In [None]:
# Cyberthon Data Science Training Materials
# Author: Ragul Balaji <ragulbalaji@ctf.sg>
# Dataset: Public Domain
# ALT-TAB LABS LLP (C) 2019-present

If you're opening this locally, make sure your environment has an install of the packages from the following versions. Uncomment the following cell and run it.

In [None]:
# ! pip install pandas==2.2.1 scikit-learn==1.0.2 matplotlib==3.5.1

# Part I: The Problem

Can we predict who sent a tweet? 🤔

This is a classification problem - the target variable belongs to either of the two categories, in our example, the categories are `Donald Trump` and `Justin Trudeau`.

Let's dive in and explore!

## Loading the Dataset

We will load the file `train.csv` using pandas `read.csv()` into a `Dataframe` object.

Before doing any analysis, we should always understand our dataset.

In [None]:
import pandas as pd

data = pd.read_csv("train.csv")
data.head()

In [None]:
# Inspecting the Tweets in more details
data['status'].iloc[2]

## Target variable and Predictor(s)

We first identify that our target variable is `"author"`, and our predictor variable is `"status"`.

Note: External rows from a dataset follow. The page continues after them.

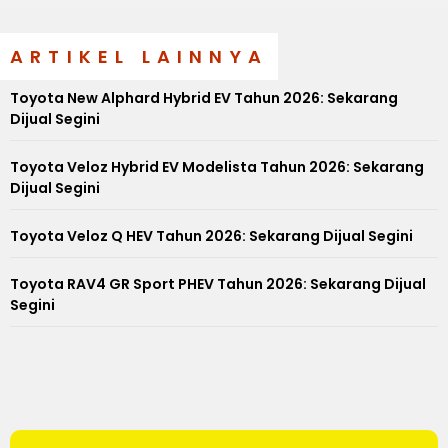
ARTIKEL LAINNYA
Toyota New Alphard Hybrid EV Tahun 2026: Sekarang
Dijual Segini
Toyota Veloz Hybrid EV Modelista Tahun 2026: Sekarang
Dijual Segini
Toyota Veloz Q HEV Tahun 2026: Sekarang Dijual Segini
Toyota RAV4 GR Sport PHEV Tahun 2026: Sekarang Dijual
Segini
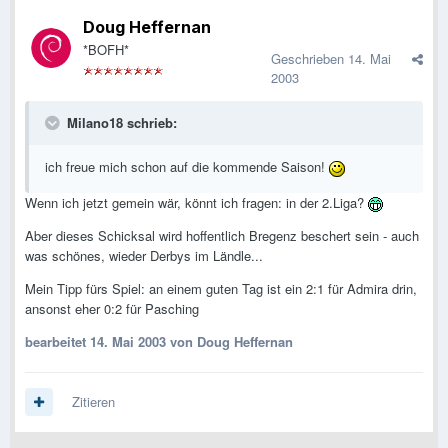
Doug Heffernan
*BOFH*
Geschrieben
14. Mai
2003
Milano18 schrieb:
ich freue mich schon auf die kommende Saison!
Wenn ich jetzt gemein wär, könnt ich fragen: in der 2.Liga?
Aber dieses Schicksal wird hoffentlich Bregenz beschert sein - auch
was schönes, wieder Derbys im Ländle...
Mein Tipp fürs Spiel: an einem guten Tag ist ein 2:1 für Admira drin,
ansonst eher 0:2 für Pasching
bearbeitet
14. Mai 2003
von Doug Heffernan
Zitieren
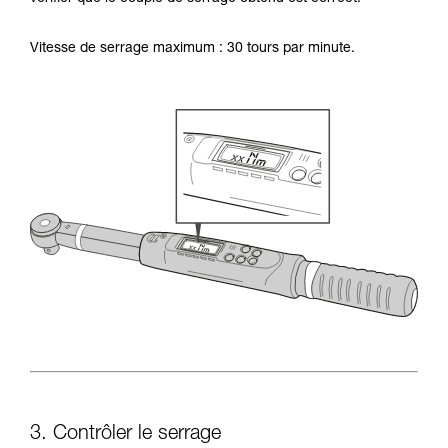
Vitesse de serrage maximum : 30 tours par minute.
3. Contrôler le serrage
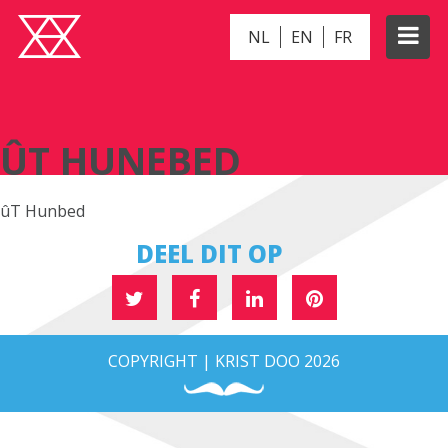
NL
EN
FR
ÛT HUNEBED
ÛT HUNEBED
ûT Hunbed
DEEL DIT OP
COPYRIGHT | KRIST DOO 2026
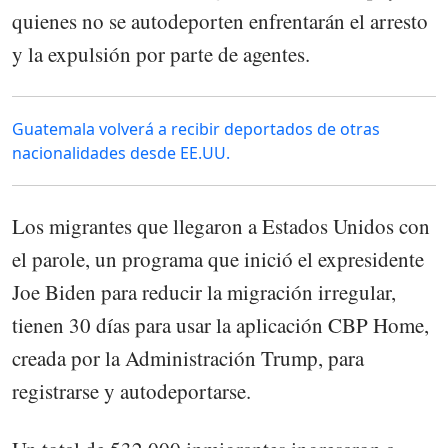
quienes no se autodeporten enfrentarán el arresto
y la expulsión por parte de agentes.
Guatemala volverá a recibir deportados de otras
nacionalidades desde EE.UU.
Los migrantes que llegaron a Estados Unidos con
el parole, un programa que inició el expresidente
Joe Biden para reducir la migración irregular,
tienen 30 días para usar la aplicación CBP Home,
creada por la Administración Trump, para
registrarse y autodeportarse.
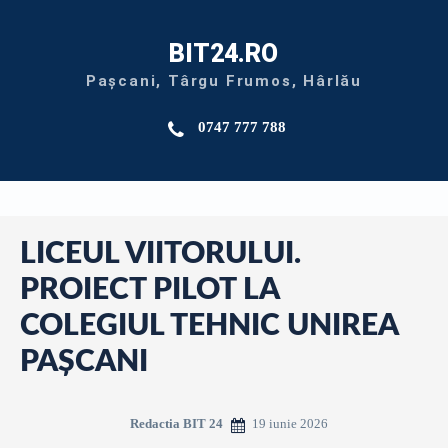
BIT24.RO
Pașcani, Târgu Frumos, Hârlău
0747 777 788
LICEUL VIITORULUI.
PROIECT PILOT LA
COLEGIUL TEHNIC UNIREA
PAȘCANI
19 iunie 2026
Redactia BIT 24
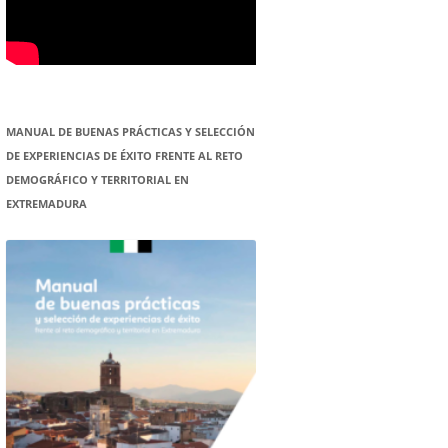
MANUAL DE BUENAS PRÁCTICAS Y SELECCIÓN
DE EXPERIENCIAS DE ÉXITO FRENTE AL RETO
DEMOGRÁFICO Y TERRITORIAL EN
EXTREMADURA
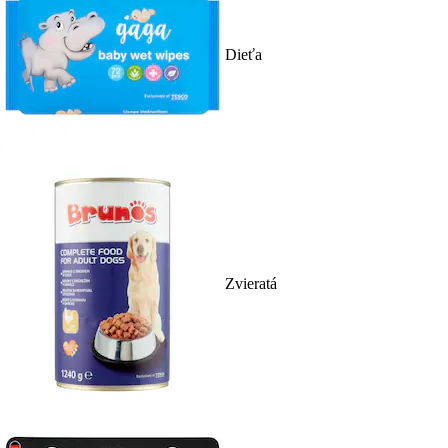
Dieťa
Zvieratá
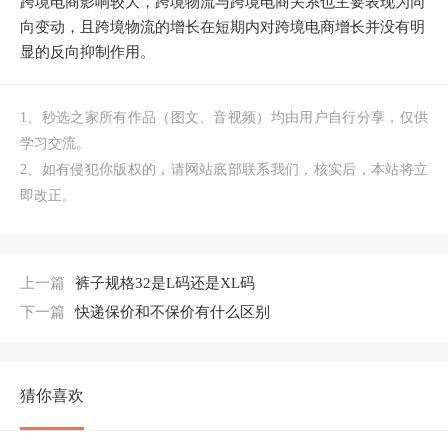
跨境电商影响较大，跨境物流与跨境电商关系也主要表现为同
向变动，且跨境物流的增长在短期内对跨境电商增长并没有明
显的反向抑制作用。
1、秒选之家所有作品（图文、音视频）均由用户自行分享，仅供
学习交流。
2、如有侵犯你版权的，请网站底部联系我们，核实后，本站将立
即改正。
上一篇
裤子规格32是L码还是XL码
下一篇
快递保价和不保价有什么区别
猜你喜欢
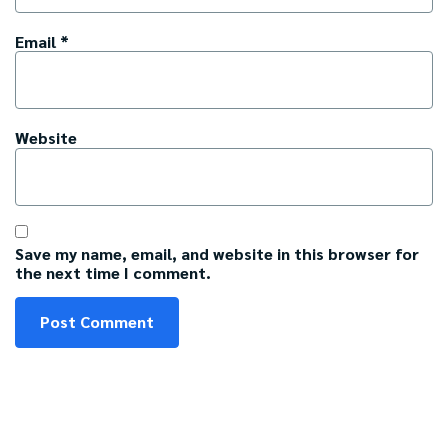
Email
*
Website
Save my name, email, and website in this browser for
the next time I comment.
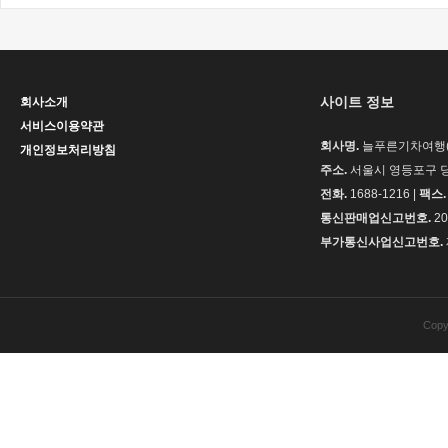
사이트 정보
회사소개
서비스이용약관
회사명.
늘푸른기차여행(H
개인정보처리방침
주소.
서울시 영등포구 당
전화.
1688-1216 |
팩스.
통신판매업신고번호.
20
부가통신사업신고번호.
Copy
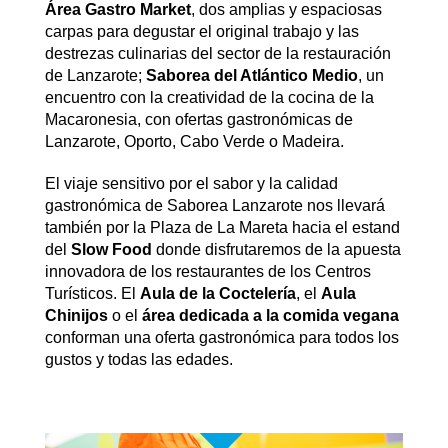
Área Gastro Market
, dos amplias y espaciosas
carpas para degustar el original trabajo y las
destrezas culinarias del sector de la restauración
de Lanzarote;
Saborea del Atlántico Medio
, un
encuentro con la creatividad de la cocina de la
Macaronesia, con ofertas gastronómicas de
Lanzarote, Oporto, Cabo Verde o Madeira.
El viaje sensitivo por el sabor y la calidad
gastronómica de Saborea Lanzarote nos llevará
también por la Plaza de La Mareta hacia el estand
del
Slow Food
donde disfrutaremos de la apuesta
innovadora de los restaurantes de los Centros
Turísticos. El
Aula de la Coctelería
, el
Aula
Chinijos
o el
área dedicada a la comida vegana
conforman una oferta gastronómica para todos los
gustos y todas las edades.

You can also apply stemming/lemmatization (covered earlier), or engineer new features that could be useful in model prediction (not covered).

In [None]:
# identify target and predictor
y = data['author']
X = data['status']

## Training, Validation and Test set

### Training set

- Data used to train our model
- Data and labels are provided to the model, the model tune its parameters to fit the model

### Validation set

- Data used to tune the hyperparameters of our model
- Optional

### Test Set

- Data used to test our model after it has been trained
- Predicted labels are compared against our true labels to compute the accuracy, to determine the model's performance.

### Why shouldn't the model be trained using the test set too?

- We want our model to generalize well on unseen data.
- Trained model gains information about the test set and the predictions made by the model will be biased towards the test set, resulting in overestimation of the model's performance.
- In practice, we CANNOT have data in the train set appearing in the test set. This is called "data leakage".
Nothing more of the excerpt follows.